Leland bitterly toils away in this remote house to escape from the kinds of people who stole his ideas and profited from them. Meanwhile, he lives in a cabin on an island he owns, which, frankly sounds pretty sweet to me. Pat and Steve show up, having braved a hurricane. Steve hangs up their coats, but they fall to the floor as he turns away. This is not listed as a Goof on IMDb probably because I’m the only one dopey enough to watch this since 1952. [1]
When Leland steps off-camera to chew out his agent for getting him this gig, Steve turns on the device to see what it does. OH MY GOD, IT’S A BOMB! Oh, wait, it’s a radio which picks up conversations that took place earlier. Leland returns and is furious at their snooping, and the reveal that he voted for Wendell Willkie.
Leland explains, “This is a machine that picks up and recaptures the sounds of the past.” He demonstrates by turning on the machine again. It picks up the ear-piercing sound of an opera. Madeleine recognizes the singer as [unintelligible] who retired years ago. Cynics might say it was just picking up a radio station. But this was pre-PBS and no profit-seeking station in America would have broadcast this caterwauling.
He turns a few knobs and picks up Roosevelt’s “All we have to fear is fear itself” speech. I get that they wanted to use a familiar speech and speaker, but they undermine the device’s power by using something that was so widely broadcast and replayed so often. It would have been better to use something that everyone knew about, but was not recorded or broadcast. Like when Thomas Jefferson said, “Hey, Hamilton, leave room for everyone else!” Or when John Wilkes Booth said, “[BANG] Sic Semper Tyrannis . . . Ow, my f****ing knee! Well, I’m done now. They’d have to be complete idiots not to capture me before I even get off the stage.”

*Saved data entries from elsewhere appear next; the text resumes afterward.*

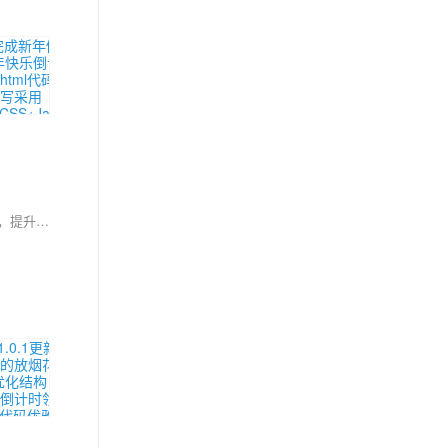
Terser 是一款广泛应用于前端开发的 JavaScript 解析器和压缩工具，常被视为 Uglify-es 的替代品。它不仅能高效压缩代码体积，还能优化代码逻辑，提升可靠性。例如，在调试中发现，Terser 压缩后的代码对删除功能确认框逻辑进行了优化。常用参数包括 `compress`（启用压缩）、`mangle`（变量名混淆）和 `output`（输出配置）。更多高级用法可参考官方文档。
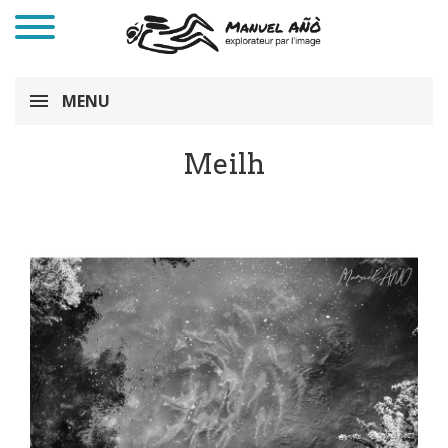
MENU
Meilh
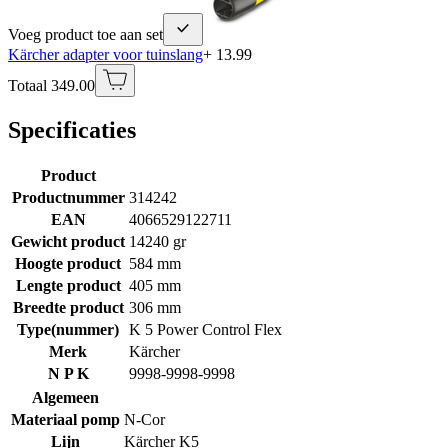
Voeg product toe aan set
Kärcher adapter voor tuinslang
+ 13.99
Totaal 349.00
Specificaties
Product
Productnummer
314242
EAN
4066529122711
Gewicht product
14240 gr
Hoogte product
584 mm
Lengte product
405 mm
Breedte product
306 mm
Type(nummer)
K 5 Power Control Flex
Merk
Kärcher
N P K
9998-9998-9998
Algemeen
Materiaal pomp
N-Cor
Lijn
Kärcher K5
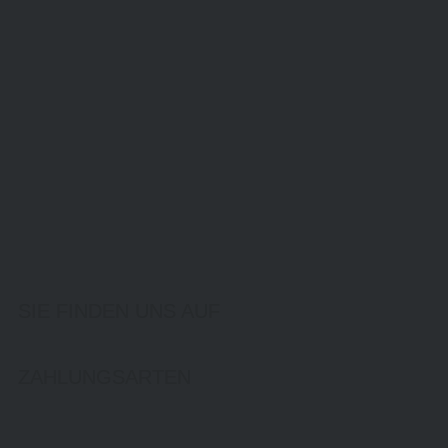
SIE FINDEN UNS AUF
ZAHLUNGSARTEN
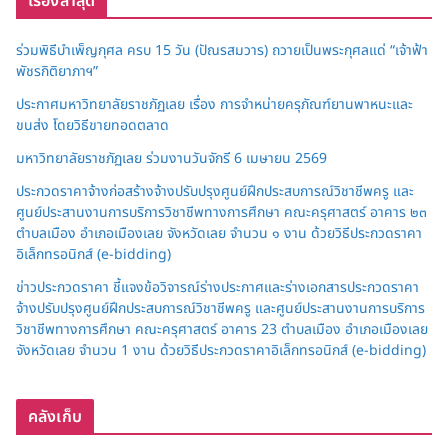
เรื่องล่าสุด
ร่วมพิธีบำเพ็ญกุศล ครบ 15 วัน (ปัณรสมวาร) ถวายเป็นพระกุศลแด่ “เจ้าฟ้า
พัชรกิติยาภาฯ”
ประกาศมหาวิทยาลัยราชภัฏเลย เรื่อง การจำหน่ายครุภัณฑ์ยานพาหนะและ
ขนส่ง โดยวิธีขายทอดตลาด
มหาวิทยาลัยราชภัฏเลย ร่วมงานวันจักรี 6 เมษายน 2569
ประกวดราคาจ้างก่อสร้างจ้างปรับปรุงศูนย์ฝึกประสบการณ์วิชาชีพครู และ
ศูนย์ประสานงานการบริการวิชาชีพทางการศึกษา คณะครุศาสตร์ อาคาร ๒๓
ตำบลเมือง อำเภอเมืองเลย จังหวัดเลย จำนวน ๑ งาน ด้วยวิธีประกวดราคา
อิเล็กทรอนิกส์ (e-bidding)
ข่าวประกวดราคา ชี้แจงข้อวิจารณ์ร่างประกาศและร่างเอกสารประกวดราคา
จ้างปรับปรุงศูนย์ฝึกประสบการณ์วิชาชีพครู และศูนย์ประสานงานการบริการ
วิชาชีพทางการศึกษา คณะครุศาสตร์ อาคาร 23 ตำบลเมือง อำเภอเมืองเลย
จังหวัดเลย จำนวน 1 งาน ด้วยวิธีประกวดราคาอิเล็กทรอนิกส์ (e-bidding)
คลังเก็บ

Leland starts getting static again. The dial starts swinging wildly . . . back past the middle ages. Madeleine begins to hear something through the interference. She steps back in horror and shrieks, or maybe it is the opera fading back in. She faints for approximately the length of a commercial break. When she awakens, she says they were the most glorious sounds she ever heard. She heard and understood, and snottily tells Leland he should be asking himself why he didn’t understand.
Steve leaves to see if he can get the boat ready to take them back to the mainland. Pat tries to get an explanation, but Madeleine says, “It is a message no one can escape, if they will only listen.” She asks Pat to read the bible to her. She opens it randomly to the “blessed are the peacemakers” chapter and reads aloud. Madeleine asks Pat if she remembers any of the Aramaic that her father taught her. She remembers only, “My God, my God, Why hast thou forsaken me?”
Steve returns and says they can escape by boat, Leland is touched that he risked his life to save them. Leland doesn’t want to abandon his invention, though. Like all sci-fi break-throughs, he has no plans, no back-ups, no prototypes, and it can never be duplicated. He turns the device on again and is amazed that he can now hear through the interference. He is overcome as he realizes that he is listening to the crowd sounds at the crucifixion. Leland stares into the camera and describes the scene. It would make sense if he were quoting the voices being transmitted, but the writer opted to have him quote the bible. At length . . . this guy knows his bible.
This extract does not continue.